Il sindaco si fa cedere la lettera del Gallina, e dopo averla riletta e meditata seriamente: Figliuoli, dice; io voglio che giustizia sia fatta… Non meno di voi io sento odio e ribrezzo per gli scellerati emissarii del despotismo straniero, che si aggirano nel nostro libero paese con criminosi disegni. Questa lettera mi fa supporre che tanto il signor Frigerio come il signor Zannadio sieno due complici scellerati… Bisogna adunque pigliarli tutti e due nella medesima rete, e far in modo che la punizione abbia una certa solennità, onde tutti i nemici d'Italia ne prendano spavento. – Siete voi pronti a secondarmi, figliuoli?..

– Parli, signor sindaco!

– In primo luogo suggellate di nuovo questa lettera; e tu, Checchina, portala al signor Frigerio.
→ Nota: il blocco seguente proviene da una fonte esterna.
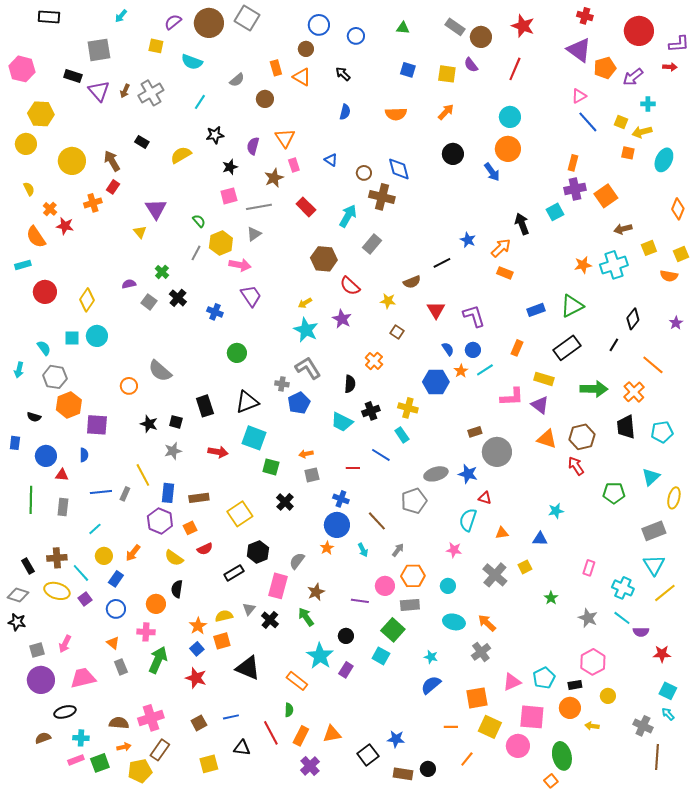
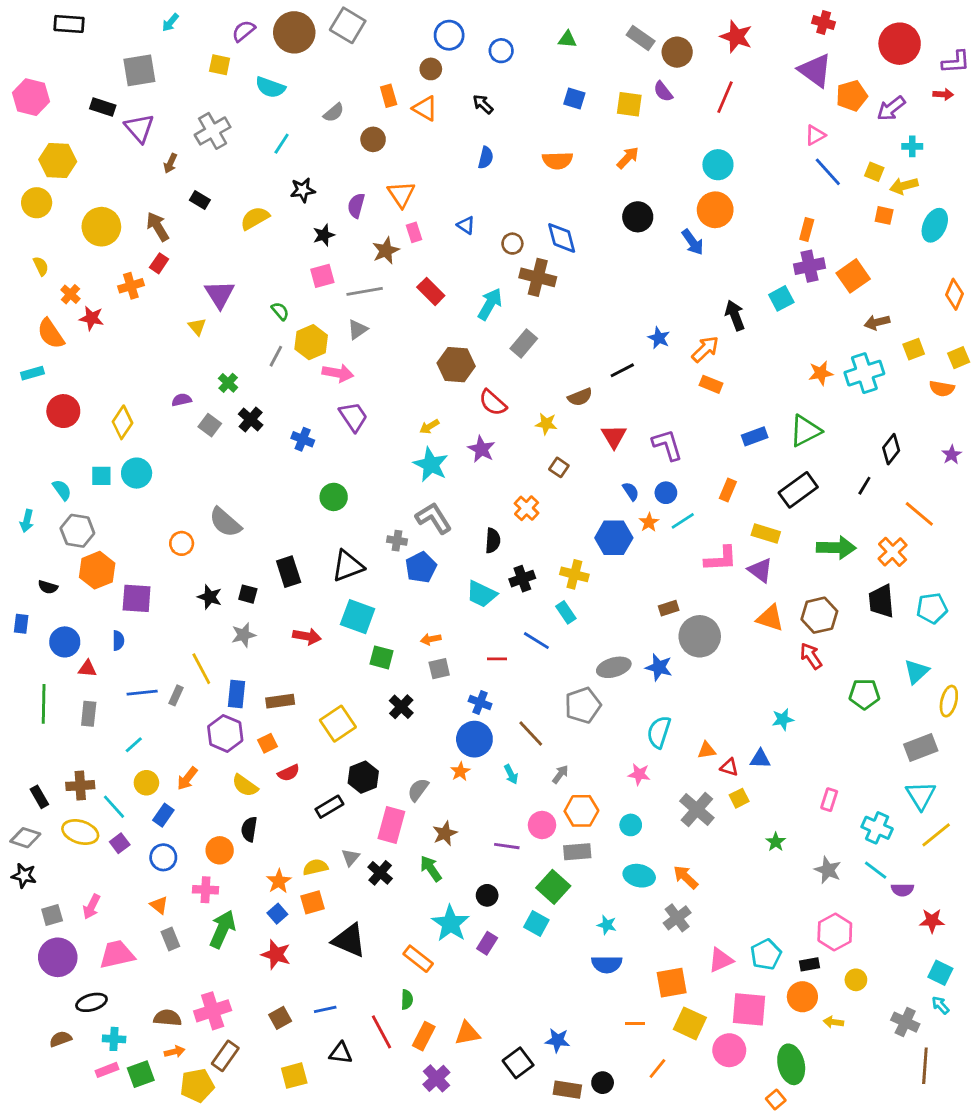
brown arrow: (125, 91) -> (170, 163), moved
red triangle: (485, 498) -> (729, 767), moved
blue semicircle: (431, 685) -> (607, 964), turned -140

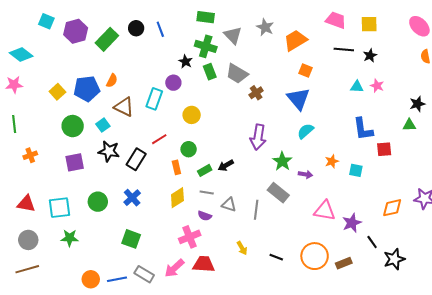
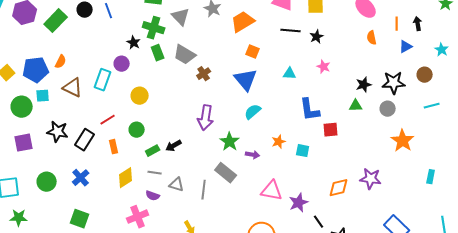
cyan triangle: (357, 87) -> (290, 74), moved
cyan square: (103, 125) -> (43, 96), moved, turned 32
orange rectangle: (176, 167) -> (114, 147), moved

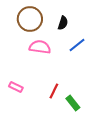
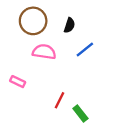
pink rectangle: (16, 87) -> (18, 82), moved

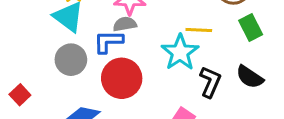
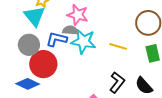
cyan star: (180, 52) -> (83, 41), moved, turned 30
red circle: (122, 78) -> (43, 64), moved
Se egli rimane a Menaggio, oggi procederemo immediatamente al di lui arresto; se invece egli acconsente a seguire il compagno, allora, io, tu, Gallina, voi altri tutti, seguiti da un picchetto di Guardia Nazionale, ed anche, per miglior guarentigia, da quattro carabinieri, li andremo ad aspettare a Tartavalle, e così sorprenderemo ad un tempo i due complici infami. – Non vi par egli che questo sia il partito più salutare alla patria?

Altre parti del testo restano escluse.